• **YOUR ASSIGNMENT**: Search the records for "Total" and copy each line that holds it.

───── DATA SHOWN ─────

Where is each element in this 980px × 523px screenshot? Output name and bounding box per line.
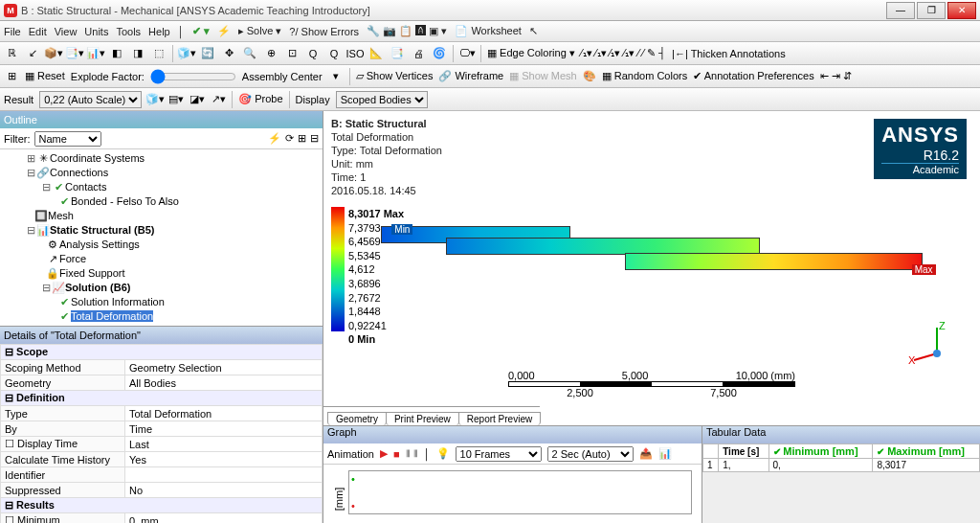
misc-icons[interactable]: 🔧 📷 📋 🅰 ▣ ▾ <box>367 25 447 37</box>
annotation-prefs-button[interactable]: ✔ Annotation Preferences <box>693 70 813 82</box>
refresh-icon[interactable]: ⟳ <box>285 132 294 145</box>
tb2-ic[interactable]: Q <box>305 46 321 61</box>
tabular-table[interactable]: Time [s] ✔ Minimum [mm] ✔ Maximum [mm] 1… <box>702 443 980 472</box>
outline-tree[interactable]: ⊞✳Coordinate Systems ⊟🔗Connections ⊟✔Con… <box>0 149 323 326</box>
pan-icon[interactable]: ✥ <box>221 46 236 61</box>
filter-icon[interactable]: ⚡ <box>268 132 281 145</box>
lightning-icon[interactable]: ⚡ <box>217 25 231 37</box>
explode-slider[interactable] <box>150 69 236 84</box>
cell-max[interactable]: 8,3017 <box>873 459 980 472</box>
pointer-icon[interactable]: ↖ <box>529 25 538 37</box>
row-scoping-v[interactable]: Geometry Selection <box>125 360 323 375</box>
tree-static[interactable]: Static Structural (B5) <box>50 224 154 236</box>
cell-time[interactable]: 1, <box>719 459 768 472</box>
tree-bonded[interactable]: Bonded - Felso To Also <box>71 195 179 207</box>
show-errors-button[interactable]: ?/ Show Errors <box>289 26 359 37</box>
random-colors-button[interactable]: ▦ Random Colors <box>602 70 687 82</box>
menu-tools[interactable]: Tools <box>116 26 141 37</box>
contour-icon[interactable]: ▤▾ <box>168 92 184 107</box>
show-vertices-button[interactable]: ▱ Show Vertices <box>356 70 434 82</box>
tb3-ic[interactable]: ⊞ <box>4 69 19 84</box>
tb2-ic[interactable]: 🌀 <box>432 46 447 61</box>
tree-totaldef[interactable]: Total Deformation <box>71 310 153 322</box>
tb2-ic[interactable]: ◨ <box>130 46 145 61</box>
print-icon[interactable]: 🖨 <box>411 46 426 61</box>
row-supp-v[interactable]: No <box>125 483 323 498</box>
minimize-button[interactable]: — <box>886 2 915 19</box>
tree-conn[interactable]: Connections <box>50 167 108 178</box>
wireframe-button[interactable]: 🔗 Wireframe <box>438 70 503 82</box>
tab-report-preview[interactable]: Report Preview <box>458 412 541 425</box>
details-grid[interactable]: ⊟ Scope Scoping MethodGeometry Selection… <box>0 344 323 523</box>
tb2-ic[interactable]: 📦▾ <box>46 46 61 61</box>
tree-solution[interactable]: Solution (B6) <box>65 282 130 293</box>
axis-triad[interactable]: Z X <box>908 320 956 368</box>
tree-solinfo[interactable]: Solution Information <box>71 296 165 307</box>
tree-mesh[interactable]: Mesh <box>48 210 74 221</box>
iso2-icon[interactable]: ◪▾ <box>189 92 205 107</box>
menu-edit[interactable]: Edit <box>29 26 47 37</box>
solve-button[interactable]: ▸ Solve ▾ <box>238 25 282 37</box>
palette-icon[interactable]: 🎨 <box>583 70 596 82</box>
export-icon[interactable]: 📤 <box>639 447 653 460</box>
cube2-icon[interactable]: 🧊▾ <box>147 92 163 107</box>
edge-coloring-button[interactable]: ▦ Edge Coloring ▾ <box>487 47 575 59</box>
zoom-fit-icon[interactable]: ⊡ <box>284 46 300 61</box>
menu-file[interactable]: File <box>4 26 21 37</box>
tree-contacts[interactable]: Contacts <box>65 181 106 193</box>
play-icon[interactable]: ▶ <box>380 447 388 460</box>
anim-mode-icons[interactable]: ⫴ ⫴ <box>406 447 418 460</box>
thicken-annotations-button[interactable]: |←| Thicken Annotations <box>672 48 786 59</box>
row-by-v[interactable]: Time <box>125 421 323 437</box>
stop-icon[interactable]: ■ <box>393 448 400 460</box>
collapse-icon[interactable]: ⊟ <box>310 132 319 145</box>
bulb-icon[interactable]: 💡 <box>436 447 450 460</box>
vector-icon[interactable]: ↗▾ <box>211 92 226 107</box>
row-hist-v[interactable]: Yes <box>125 452 323 467</box>
tb2-ic[interactable]: 📑 <box>390 46 405 61</box>
show-mesh-button[interactable]: ▦ Show Mesh <box>509 70 577 82</box>
graph-area[interactable]: [mm] • • [s] <box>323 465 702 523</box>
menu-view[interactable]: View <box>55 26 78 37</box>
tb2-ic[interactable]: ↙ <box>25 46 40 61</box>
view-icon[interactable]: 🖵▾ <box>459 46 475 61</box>
menu-units[interactable]: Units <box>84 26 108 37</box>
cube-icon[interactable]: 🧊▾ <box>179 46 194 61</box>
edge-styles[interactable]: ⁄₁▾ ⁄₁▾ ⁄₁▾ ⁄₁▾ ⁄ ⁄ ✎ ┤ <box>581 47 666 59</box>
zoom-ext-icon[interactable]: ⊕ <box>263 46 278 61</box>
row-disptime-v[interactable]: Last <box>125 437 323 452</box>
row-ident-v[interactable] <box>125 467 323 483</box>
filter-select[interactable]: Name <box>34 131 101 147</box>
tab-geometry[interactable]: Geometry <box>327 412 387 425</box>
chart-icon[interactable]: 📊 <box>658 447 672 460</box>
row-geom-v[interactable]: All Bodies <box>125 375 323 391</box>
worksheet-button[interactable]: 📄 Worksheet <box>455 25 521 37</box>
maximize-button[interactable]: ❐ <box>917 2 946 19</box>
check-icon[interactable]: ✔ ▾ <box>192 25 210 37</box>
cell-min[interactable]: 0, <box>768 459 873 472</box>
speed-select[interactable]: 2 Sec (Auto) <box>547 446 634 462</box>
probe-button[interactable]: 🎯 Probe <box>238 93 282 105</box>
tb2-ic[interactable]: Q <box>326 46 342 61</box>
close-button[interactable]: ✕ <box>947 2 976 19</box>
tree-coord[interactable]: Coordinate Systems <box>50 152 145 164</box>
rotate-icon[interactable]: 🔄 <box>200 46 215 61</box>
tb2-ic[interactable]: 📑▾ <box>67 46 82 61</box>
tab-print-preview[interactable]: Print Preview <box>386 412 459 425</box>
menu-help[interactable]: Help <box>148 26 170 37</box>
tree-fixed[interactable]: Fixed Support <box>59 267 124 279</box>
row-type-v[interactable]: Total Deformation <box>125 406 323 421</box>
tb2-ic[interactable]: 📐 <box>368 46 384 61</box>
frames-select[interactable]: 10 Frames <box>456 446 542 462</box>
scale-select[interactable]: 0,22 (Auto Scale) <box>39 91 142 108</box>
expand-icon[interactable]: ⊞ <box>298 132 306 145</box>
scoped-select[interactable]: Scoped Bodies <box>336 91 428 108</box>
assembly-center-button[interactable]: Assembly Center <box>242 71 323 82</box>
viewport[interactable]: ANSYS R16.2 Academic B: Static Structura… <box>323 111 980 425</box>
tb2-ic[interactable]: 📊▾ <box>88 46 103 61</box>
tb2-ic[interactable]: ◧ <box>109 46 124 61</box>
cell-idx[interactable]: 1 <box>703 459 719 472</box>
tree-analysis[interactable]: Analysis Settings <box>59 239 140 250</box>
tree-force[interactable]: Force <box>59 253 86 264</box>
tb2-ic[interactable]: ℝ <box>4 46 19 61</box>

─────

• **SOLVED EXERCISE**:
tree-totaldef[interactable]: Total Deformation <box>71 310 153 322</box>
row-type-v[interactable]: Total Deformation <box>125 406 323 421</box>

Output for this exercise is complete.